Their answers were ambitious: Bates should be a model for other computer science programs. Introductory courses should be available to students in all majors.
But again and again, Jadud heard that DCS must be inclusive — introductory courses must meet students where they are, and any student should be able to become a computational thinker. As one note said, the program “should help all students think of themselves as computational thinkers.”
“We have to think about DCS not just as a place where we learn, but also as a confidence-builder,” Jadud said. “Students cannot walk into a first course and leave saying, ‘Oh, no, never again.’ They instead have to say, ‘Oh my. I think I want to do more of this, but I think I want to apply it to the study of biology or the study of chemistry.’”
Values established, Jadud, his colleagues, and his students went about laying the stones. Jadud taught an introductory programming course and, at his students’ request, is now teaching a follow-up. With interdisciplinarity in mind, a hiring committee has brought on board two new professors to teach in the program, one specializing in digital humanities and the other in computational mathematics.
“To be able to cover as much of the liberal arts as we can is going to be a very powerful message for our students and create a large surface for collaboration and interaction across programs and departments at Bates,” Jadud said.
Bates got a first taste of that collaboration this winter, when Jadud’s programming course teamed up with the dance and music departments to create performance pieces. DCS students attached sensors to dancers’ bodies that sent data to musical composition software. The dancers’ movements literally created the music they danced to.
“We had over 50 students working together — six choreographers, about 18 students in music and 30 students in DCS collaborated across these courses, which was itself a powerful learning experience,” Jadud said.

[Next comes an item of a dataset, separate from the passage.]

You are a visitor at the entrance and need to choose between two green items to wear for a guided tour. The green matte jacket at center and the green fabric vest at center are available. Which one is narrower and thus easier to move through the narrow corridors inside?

Another stone — a complete curriculum — is as yet unlaid. A DCS student would probably take a course on design thinking: “How to work effectively with others, how to see ourselves in relation to others and the world, and how to see ourselves being successful and laying a foundation in the study of computation,” Jadud speculated. A sequence of programming courses might follow.
A curriculum could also include courses drawn from other fields — data science informed by economics and mathematics, or digital humanities informed by art or English.
DCS could also be engaged, Jadud said, with communities both nearby and around the world. Partnerships with the Harward Center and local public schools, for example, could put DCS students in classrooms working with teachers, giving the young students an exposure to computation that could serve them well in college.
“I am very excited about the possibility, as we come together, of doing some transformative work that I hope might become a model,” Jadud said.